My dreams range from intensely practical to wildly surreal. One of my recurring dreams as a child was a witch tapping a spot on my back to skin me alive. This must’ve correlated to a back spasm that wasn’t paint per se- but an intolerable sort of discomfort. Another was being some sort of agent of espionage that creeps into a large metal warehouse. Inside there’s a chair and wicker basket in the corner and a massive staircase receding into blackness. I hear footsteps and crawl into the basket. The room begins to heat up to an intolerable temperature as I hear a Satanic laugh echo through the room. Another recurring dream was a view of the still ocean from the beach. Going out into the water is a series of planks anchored to the ocean floor by planks. I know I have to walk out onto the water, but the ocean is full of dangerous marine life. I am walking out on the planks and doing well, when I lose my balance and fall into the water. To my surprise nothing harms me. I am quickly scooped up by a large red sea serpent that has protected me. We are then promptly married in a large fish tank. These are just a few of the more curious examples.
I have recently been looking into Native American lore: spirit guides, dreams and their theories on an intuitive and natural instinctive kind of intelligence that our culture is out of touch with. I have a percentage of Native American in me, and the more I learn about that culture and it’s ways of processing the world, the more I realized that many of these beliefs and ways of being were already intuitive to me in ways I just couldn’t quite articulate. This natural subconsciously driven way of sensing more than thinking has always been my modus operandi. It’s so difficult to explain to people that are astutely academic that- while I love data and learning- I don’t think that the true “answers” or “knowing” can really be found there. I have known people that look outward rather than inward to fill voids and fix problems; they put data in spiritual chasms. I’ve just never been convinced that works.
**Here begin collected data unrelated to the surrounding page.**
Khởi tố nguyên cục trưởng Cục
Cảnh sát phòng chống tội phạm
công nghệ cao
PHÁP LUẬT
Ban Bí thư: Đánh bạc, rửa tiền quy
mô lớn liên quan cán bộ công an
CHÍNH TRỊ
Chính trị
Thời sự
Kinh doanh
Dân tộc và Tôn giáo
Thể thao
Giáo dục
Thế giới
Native Americans realize the significance of dreams in many ways that absolutely correlate with what modern science has to say. Dreaming is the language of the subconscious and helps to facilitate communication and harmony between the two hemispheres of the brain. When your conscious mind experiences something- your subconscious is processing and reacting to that at a pace your conscious mind could never keep pace with. You know, but you can’t explain how or why you know just yet. The information taken in by the conscious mind is a lot like taking an armful of random files; dreaming is the subconscious sorting those files into the proper cabinets.
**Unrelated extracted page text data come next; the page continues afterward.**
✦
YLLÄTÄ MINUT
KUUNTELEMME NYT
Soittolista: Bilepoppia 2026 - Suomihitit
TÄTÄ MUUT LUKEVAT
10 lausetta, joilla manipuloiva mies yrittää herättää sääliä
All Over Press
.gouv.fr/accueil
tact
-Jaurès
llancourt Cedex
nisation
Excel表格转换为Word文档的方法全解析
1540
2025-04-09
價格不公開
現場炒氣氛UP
This series was an exploration of subconscious driven creation. I made a conscious effort to turn off rational decision making by painting before I could think, and just observed what colors and images resulted.
This series took on the look of modern cave drawings in my opinion. That was in no way planned, but very apt. I do not have logical explanations or analyses for these paintings, but this is what emerged from the ether. Interpret as you will.